For Patagonia this meant an extra $10 million in the coffers. With $10 million, Nike could (under)pay 4930 sweatshop employees for a whole year at a whopping 65 cents an hour!

But Patagonia decided to donate the money to grassroots environmental activist groups and even publicly denounced the tax cuts as irresponsible, with CEO Rose Marcario stating “Being a responsible company means paying your taxes in proportion to your success and supporting your state and federal governments, which in turn contribute to the health and well-being of civil society”.

Right on Patagonia!

Dan Price of Gravity Payments takes a pay cut to give his staff a $70k minimum wage.

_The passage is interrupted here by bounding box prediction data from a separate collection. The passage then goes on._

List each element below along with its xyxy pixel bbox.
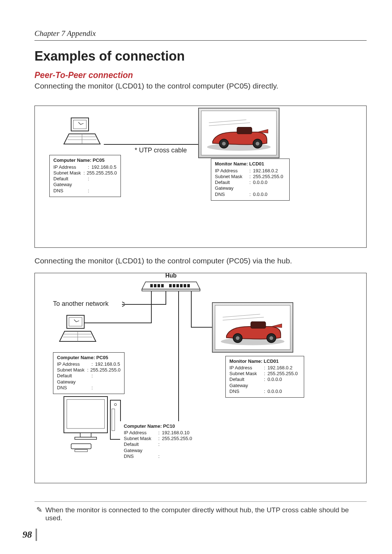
monitor-illustration xyxy=(198,108,279,158)
footnote-text: When the monitor is connected to the com… xyxy=(45,506,367,522)
diagram-peer-to-peer: * UTP cross cable Compute xyxy=(34,106,367,248)
label-gw: Default Gateway xyxy=(229,377,264,389)
svg-rect-21 xyxy=(173,284,175,287)
value-ip: 192.168.0.10 xyxy=(162,430,189,436)
divider xyxy=(34,501,367,502)
svg-point-11 xyxy=(256,142,259,145)
svg-rect-19 xyxy=(161,284,164,287)
label-dns: DNS xyxy=(229,389,264,394)
svg-rect-48 xyxy=(75,450,87,452)
label-mask: Subnet Mask xyxy=(124,436,158,442)
svg-rect-27 xyxy=(69,317,82,326)
label-dns: DNS xyxy=(57,385,91,391)
hub-label: Hub xyxy=(160,272,182,279)
value-dns: 0.0.0.0 xyxy=(253,192,268,197)
value-gw: 0.0.0.0 xyxy=(253,180,268,192)
value-ip: 192.168.0.2 xyxy=(253,168,278,174)
netbox-pc05: Computer Name: PC05 IP Address:192.168.0… xyxy=(49,155,121,197)
netbox-lcd01: Monitor Name: LCD01 IP Address:192.168.0… xyxy=(211,159,290,201)
label-gw: Default Gateway xyxy=(57,373,91,385)
svg-rect-1 xyxy=(73,120,86,129)
netbox-lcd01: Monitor Name: LCD01 IP Address:192.168.0… xyxy=(225,356,304,398)
desktop-pc-icon xyxy=(60,393,126,455)
hub-icon xyxy=(140,279,202,292)
svg-point-35 xyxy=(236,336,240,340)
svg-rect-43 xyxy=(75,437,97,439)
svg-rect-20 xyxy=(169,284,172,287)
mon-title: Monitor Name: LCD01 xyxy=(229,358,300,364)
cable-label: * UTP cross cable xyxy=(135,147,187,154)
label-ip: IP Address xyxy=(229,365,264,371)
svg-rect-47 xyxy=(71,444,91,449)
svg-rect-24 xyxy=(184,284,186,287)
value-mask: 255.255.255.0 xyxy=(162,436,192,442)
label-ip: IP Address xyxy=(57,361,91,367)
label-gw: Default Gateway xyxy=(215,180,249,192)
value-dns: 0.0.0.0 xyxy=(268,389,282,394)
label-mask: Subnet Mask xyxy=(57,367,87,373)
pc2-title: Computer Name: PC10 xyxy=(124,423,193,429)
label-gw: Default Gateway xyxy=(53,176,88,188)
footnote: ✎ When the monitor is connected to the c… xyxy=(34,506,367,522)
section-desc-1: Connecting the monitor (LCD01) to the co… xyxy=(34,81,367,91)
value-ip: 192.168.0.5 xyxy=(91,164,117,170)
value-mask: 255.255.255.0 xyxy=(253,174,283,180)
svg-rect-41 xyxy=(67,399,105,428)
value-mask: 255.255.255.0 xyxy=(90,367,121,373)
laptop-icon xyxy=(60,115,104,151)
label-gw: Default Gateway xyxy=(124,442,158,454)
svg-rect-25 xyxy=(187,284,190,287)
label-mask: Subnet Mask xyxy=(53,170,83,176)
svg-line-12 xyxy=(209,120,246,123)
section-heading: Peer-To-Peer connection xyxy=(34,70,367,80)
racecar-icon xyxy=(201,111,276,155)
pc-title: Computer Name: PC05 xyxy=(53,157,117,163)
section-desc-2: Connecting the monitor (LCD01) to the co… xyxy=(34,256,367,266)
label-ip: IP Address xyxy=(215,168,249,174)
monitor-illustration xyxy=(212,302,293,353)
svg-rect-42 xyxy=(80,433,91,437)
svg-rect-23 xyxy=(180,284,183,287)
svg-rect-7 xyxy=(237,127,252,134)
svg-rect-17 xyxy=(154,284,156,287)
svg-line-13 xyxy=(209,123,250,126)
svg-rect-15 xyxy=(142,289,200,291)
label-ip: IP Address xyxy=(53,164,88,170)
value-mask: 255.255.255.0 xyxy=(268,371,298,377)
svg-point-9 xyxy=(222,142,226,145)
diagram-via-hub: Hub To another network xyxy=(34,273,367,483)
svg-rect-18 xyxy=(158,284,160,287)
label-mask: Subnet Mask xyxy=(215,174,249,180)
network-label: To another network xyxy=(53,300,109,308)
laptop-icon xyxy=(56,312,99,349)
label-dns: DNS xyxy=(124,454,158,459)
netbox-pc10: Computer Name: PC10 IP Address:192.168.0… xyxy=(120,421,196,463)
note-icon: ✎ xyxy=(36,506,42,513)
label-mask: Subnet Mask xyxy=(229,371,264,377)
page-number: 98 xyxy=(23,529,37,533)
label-dns: DNS xyxy=(215,192,249,197)
value-gw: 0.0.0.0 xyxy=(268,377,282,389)
value-ip: 192.168.0.2 xyxy=(268,365,293,371)
racecar-icon xyxy=(215,305,290,349)
svg-rect-46 xyxy=(112,409,115,431)
netbox-pc05: Computer Name: PC05 IP Address:192.168.0… xyxy=(53,352,124,394)
label-dns: DNS xyxy=(53,188,88,194)
svg-point-37 xyxy=(269,336,273,340)
svg-rect-16 xyxy=(150,284,153,287)
label-ip: IP Address xyxy=(124,430,158,436)
value-ip: 192.168.0.5 xyxy=(95,361,120,367)
svg-line-39 xyxy=(223,317,264,320)
svg-rect-33 xyxy=(251,321,266,328)
mon-title: Monitor Name: LCD01 xyxy=(215,161,286,167)
value-mask: 255.255.255.0 xyxy=(87,170,117,176)
svg-line-38 xyxy=(223,314,260,317)
pc-title: Computer Name: PC05 xyxy=(57,355,121,361)
page-title: Examples of connection xyxy=(34,49,367,64)
svg-rect-22 xyxy=(176,284,179,287)
chapter-header: Chapter 7 Appendix xyxy=(34,29,367,41)
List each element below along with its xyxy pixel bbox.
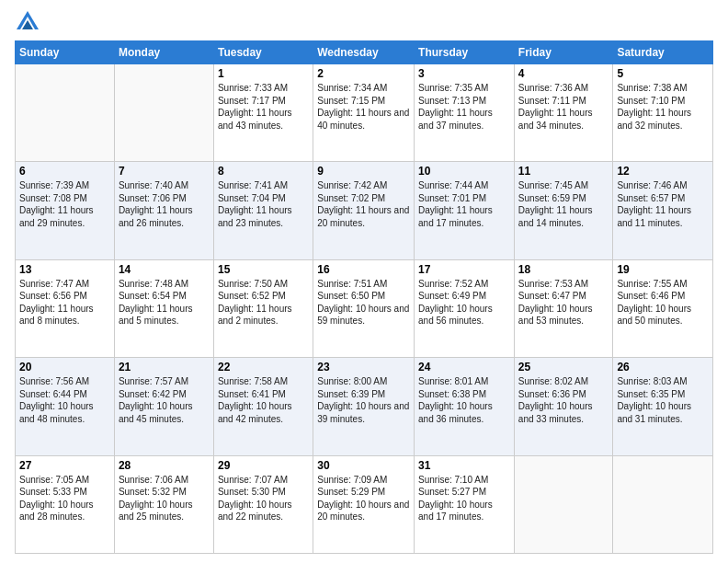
calendar-cell: 4Sunrise: 7:36 AM Sunset: 7:11 PM Daylig… — [514, 64, 613, 162]
day-info: Sunrise: 7:44 AM Sunset: 7:01 PM Dayligh… — [418, 179, 510, 229]
day-number: 25 — [518, 361, 609, 373]
day-info: Sunrise: 7:52 AM Sunset: 6:49 PM Dayligh… — [418, 278, 510, 327]
calendar-cell: 18Sunrise: 7:53 AM Sunset: 6:47 PM Dayli… — [514, 259, 613, 357]
day-number: 26 — [617, 361, 709, 373]
day-info: Sunrise: 7:47 AM Sunset: 6:56 PM Dayligh… — [19, 278, 110, 327]
calendar-week-3: 13Sunrise: 7:47 AM Sunset: 6:56 PM Dayli… — [16, 259, 713, 357]
calendar-cell: 6Sunrise: 7:39 AM Sunset: 7:08 PM Daylig… — [16, 162, 115, 259]
day-info: Sunrise: 7:50 AM Sunset: 6:52 PM Dayligh… — [218, 278, 309, 327]
day-number: 19 — [617, 263, 709, 276]
weekday-header-wednesday: Wednesday — [313, 41, 415, 64]
day-number: 14 — [119, 263, 210, 276]
calendar-cell: 9Sunrise: 7:42 AM Sunset: 7:02 PM Daylig… — [313, 162, 415, 259]
day-info: Sunrise: 7:40 AM Sunset: 7:06 PM Dayligh… — [119, 179, 210, 229]
day-number: 1 — [218, 67, 309, 80]
calendar-cell: 30Sunrise: 7:09 AM Sunset: 5:29 PM Dayli… — [313, 455, 415, 553]
day-info: Sunrise: 7:36 AM Sunset: 7:11 PM Dayligh… — [518, 82, 609, 132]
day-info: Sunrise: 7:51 AM Sunset: 6:50 PM Dayligh… — [317, 278, 410, 327]
day-number: 3 — [418, 67, 510, 80]
calendar-cell: 21Sunrise: 7:57 AM Sunset: 6:42 PM Dayli… — [114, 358, 213, 455]
day-number: 17 — [418, 263, 510, 276]
calendar-cell: 8Sunrise: 7:41 AM Sunset: 7:04 PM Daylig… — [213, 162, 313, 259]
day-info: Sunrise: 7:42 AM Sunset: 7:02 PM Dayligh… — [317, 179, 410, 229]
weekday-header-saturday: Saturday — [613, 41, 713, 64]
day-info: Sunrise: 7:45 AM Sunset: 6:59 PM Dayligh… — [518, 179, 609, 229]
day-number: 5 — [617, 67, 709, 80]
day-number: 22 — [218, 361, 309, 373]
calendar-week-4: 20Sunrise: 7:56 AM Sunset: 6:44 PM Dayli… — [16, 358, 713, 455]
calendar-cell: 24Sunrise: 8:01 AM Sunset: 6:38 PM Dayli… — [415, 358, 515, 455]
calendar-cell — [16, 64, 115, 162]
day-number: 10 — [418, 165, 510, 178]
day-info: Sunrise: 8:00 AM Sunset: 6:39 PM Dayligh… — [317, 375, 410, 425]
day-number: 24 — [418, 361, 510, 373]
day-info: Sunrise: 7:56 AM Sunset: 6:44 PM Dayligh… — [19, 375, 110, 425]
page: SundayMondayTuesdayWednesdayThursdayFrid… — [0, 0, 728, 563]
calendar-header-row: SundayMondayTuesdayWednesdayThursdayFrid… — [16, 41, 713, 64]
day-info: Sunrise: 7:33 AM Sunset: 7:17 PM Dayligh… — [218, 82, 309, 132]
day-info: Sunrise: 7:39 AM Sunset: 7:08 PM Dayligh… — [19, 179, 110, 229]
day-info: Sunrise: 7:05 AM Sunset: 5:33 PM Dayligh… — [19, 474, 110, 523]
day-number: 28 — [119, 459, 210, 472]
weekday-header-sunday: Sunday — [16, 41, 115, 64]
day-number: 20 — [19, 361, 110, 373]
day-number: 8 — [218, 165, 309, 178]
weekday-header-tuesday: Tuesday — [213, 41, 313, 64]
calendar-cell: 27Sunrise: 7:05 AM Sunset: 5:33 PM Dayli… — [16, 455, 115, 553]
calendar-cell: 11Sunrise: 7:45 AM Sunset: 6:59 PM Dayli… — [514, 162, 613, 259]
day-number: 2 — [317, 67, 410, 80]
day-info: Sunrise: 7:10 AM Sunset: 5:27 PM Dayligh… — [418, 474, 510, 523]
calendar-cell: 17Sunrise: 7:52 AM Sunset: 6:49 PM Dayli… — [415, 259, 515, 357]
calendar-week-2: 6Sunrise: 7:39 AM Sunset: 7:08 PM Daylig… — [16, 162, 713, 259]
day-info: Sunrise: 7:57 AM Sunset: 6:42 PM Dayligh… — [119, 375, 210, 425]
calendar-cell: 2Sunrise: 7:34 AM Sunset: 7:15 PM Daylig… — [313, 64, 415, 162]
day-number: 29 — [218, 459, 309, 472]
day-info: Sunrise: 7:41 AM Sunset: 7:04 PM Dayligh… — [218, 179, 309, 229]
calendar-cell: 10Sunrise: 7:44 AM Sunset: 7:01 PM Dayli… — [415, 162, 515, 259]
day-number: 16 — [317, 263, 410, 276]
day-number: 11 — [518, 165, 609, 178]
day-info: Sunrise: 7:34 AM Sunset: 7:15 PM Dayligh… — [317, 82, 410, 132]
calendar-cell: 5Sunrise: 7:38 AM Sunset: 7:10 PM Daylig… — [613, 64, 713, 162]
calendar-cell: 19Sunrise: 7:55 AM Sunset: 6:46 PM Dayli… — [613, 259, 713, 357]
logo-icon — [15, 9, 40, 35]
calendar-cell: 26Sunrise: 8:03 AM Sunset: 6:35 PM Dayli… — [613, 358, 713, 455]
day-info: Sunrise: 7:38 AM Sunset: 7:10 PM Dayligh… — [617, 82, 709, 132]
day-number: 31 — [418, 459, 510, 472]
calendar-cell: 13Sunrise: 7:47 AM Sunset: 6:56 PM Dayli… — [16, 259, 115, 357]
calendar-cell — [613, 455, 713, 553]
calendar-cell: 3Sunrise: 7:35 AM Sunset: 7:13 PM Daylig… — [415, 64, 515, 162]
day-number: 6 — [19, 165, 110, 178]
calendar-cell — [514, 455, 613, 553]
calendar-cell: 23Sunrise: 8:00 AM Sunset: 6:39 PM Dayli… — [313, 358, 415, 455]
calendar-cell: 20Sunrise: 7:56 AM Sunset: 6:44 PM Dayli… — [16, 358, 115, 455]
calendar-cell — [114, 64, 213, 162]
day-number: 9 — [317, 165, 410, 178]
weekday-header-thursday: Thursday — [415, 41, 515, 64]
day-info: Sunrise: 7:46 AM Sunset: 6:57 PM Dayligh… — [617, 179, 709, 229]
calendar-cell: 29Sunrise: 7:07 AM Sunset: 5:30 PM Dayli… — [213, 455, 313, 553]
calendar-cell: 1Sunrise: 7:33 AM Sunset: 7:17 PM Daylig… — [213, 64, 313, 162]
calendar-week-5: 27Sunrise: 7:05 AM Sunset: 5:33 PM Dayli… — [16, 455, 713, 553]
day-number: 4 — [518, 67, 609, 80]
day-info: Sunrise: 7:07 AM Sunset: 5:30 PM Dayligh… — [218, 474, 309, 523]
day-number: 13 — [19, 263, 110, 276]
calendar-cell: 25Sunrise: 8:02 AM Sunset: 6:36 PM Dayli… — [514, 358, 613, 455]
day-info: Sunrise: 7:58 AM Sunset: 6:41 PM Dayligh… — [218, 375, 309, 425]
calendar-cell: 14Sunrise: 7:48 AM Sunset: 6:54 PM Dayli… — [114, 259, 213, 357]
day-number: 15 — [218, 263, 309, 276]
day-info: Sunrise: 8:02 AM Sunset: 6:36 PM Dayligh… — [518, 375, 609, 425]
calendar-cell: 7Sunrise: 7:40 AM Sunset: 7:06 PM Daylig… — [114, 162, 213, 259]
day-number: 18 — [518, 263, 609, 276]
calendar-cell: 31Sunrise: 7:10 AM Sunset: 5:27 PM Dayli… — [415, 455, 515, 553]
day-number: 12 — [617, 165, 709, 178]
calendar-cell: 15Sunrise: 7:50 AM Sunset: 6:52 PM Dayli… — [213, 259, 313, 357]
day-number: 23 — [317, 361, 410, 373]
calendar-cell: 16Sunrise: 7:51 AM Sunset: 6:50 PM Dayli… — [313, 259, 415, 357]
logo — [15, 9, 44, 35]
day-info: Sunrise: 7:48 AM Sunset: 6:54 PM Dayligh… — [119, 278, 210, 327]
calendar-table: SundayMondayTuesdayWednesdayThursdayFrid… — [15, 40, 713, 554]
day-number: 27 — [19, 459, 110, 472]
day-number: 7 — [119, 165, 210, 178]
weekday-header-friday: Friday — [514, 41, 613, 64]
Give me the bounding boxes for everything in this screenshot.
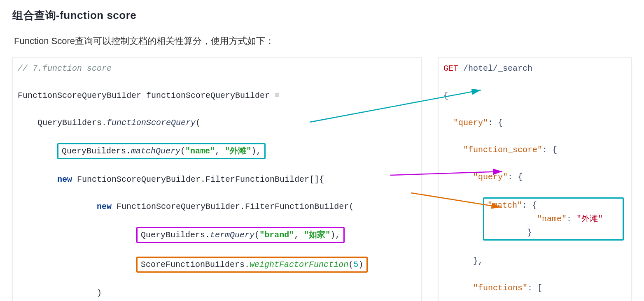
java-code: // 7.function score FunctionScoreQueryBu…: [13, 62, 421, 301]
highlight-match-query: QueryBuilders.matchQuery("name", "外滩"),: [57, 143, 266, 159]
json-line: "function_score": {: [439, 143, 631, 157]
code-line: FunctionScoreQueryBuilder functionScoreQ…: [13, 89, 421, 102]
java-code-panel: // 7.function score FunctionScoreQueryBu…: [12, 57, 422, 301]
highlight-weight-function: ScoreFunctionBuilders.weightFactorFuncti…: [136, 257, 368, 273]
json-line-match: "match": { "name": "外滩" }: [439, 197, 631, 241]
json-line: "query": {: [439, 116, 631, 130]
json-code: GET /hotel/_search { "query": { "functio…: [439, 62, 631, 301]
code-line: QueryBuilders.functionScoreQuery(: [13, 116, 421, 130]
code-line: ): [13, 286, 421, 300]
page-title: 组合查询-function score: [12, 8, 632, 23]
code-line: new FunctionScoreQueryBuilder.FilterFunc…: [13, 200, 421, 213]
json-line: {: [439, 89, 631, 102]
json-code-panel: GET /hotel/_search { "query": { "functio…: [438, 57, 632, 301]
code-line-weight: ScoreFunctionBuilders.weightFactorFuncti…: [13, 257, 421, 273]
code-line: new FunctionScoreQueryBuilder.FilterFunc…: [13, 173, 421, 186]
code-comment: // 7.function score: [18, 64, 112, 73]
json-line: "query": {: [439, 170, 631, 184]
highlight-json-match: "match": { "name": "外滩" }: [483, 197, 624, 241]
json-line: GET /hotel/_search: [439, 62, 631, 75]
json-line: "functions": [: [439, 281, 631, 295]
content-container: // 7.function score FunctionScoreQueryBu…: [12, 57, 632, 301]
description-text: Function Score查询可以控制文档的相关性算分，使用方式如下：: [12, 35, 632, 47]
code-line-term: QueryBuilders.termQuery("brand", "如家"),: [13, 227, 421, 243]
code-line-match: QueryBuilders.matchQuery("name", "外滩"),: [13, 143, 421, 159]
json-line: },: [439, 254, 631, 268]
highlight-term-query: QueryBuilders.termQuery("brand", "如家"),: [136, 227, 345, 243]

This one is pretty well known so apologies if I’m repeating what you have already heard. I’ll do an “unethical business moves” post one day that's a bit more varied, lot of meat on that one.

Anyways, Dan Price is the CEO and co-founder of Gravity Payments, who process credit card payments.

Dangerously close to banking there, but we move on.

Dan made huge headlines in 2013 when he decided to take a paycut and boost all employees salaries to a minimum $70,000. This wasn’t a random PR stunt either, as it was a reaction to the collapse of a bill designed to reduce tax for the middle class, which would have helped Gravity Payment's employees immensely.

On hearing the news, always calm and measured Rush Limbaugh took to the always level headed medium of Fox News to say he hoped that Gravity Payments became “a case study in MBA programs on how socialism does not work, because it's gonna fail” which is a really swell thing to say on national television about a bunch of people trying to put food on the table.

Jokes on him though, because Gravity Payments profits doubled, productivity jumped from 30% to 40%, they maintained a 91% employee retention rate against an industry average of 68% and Rush Limbaugh is dead.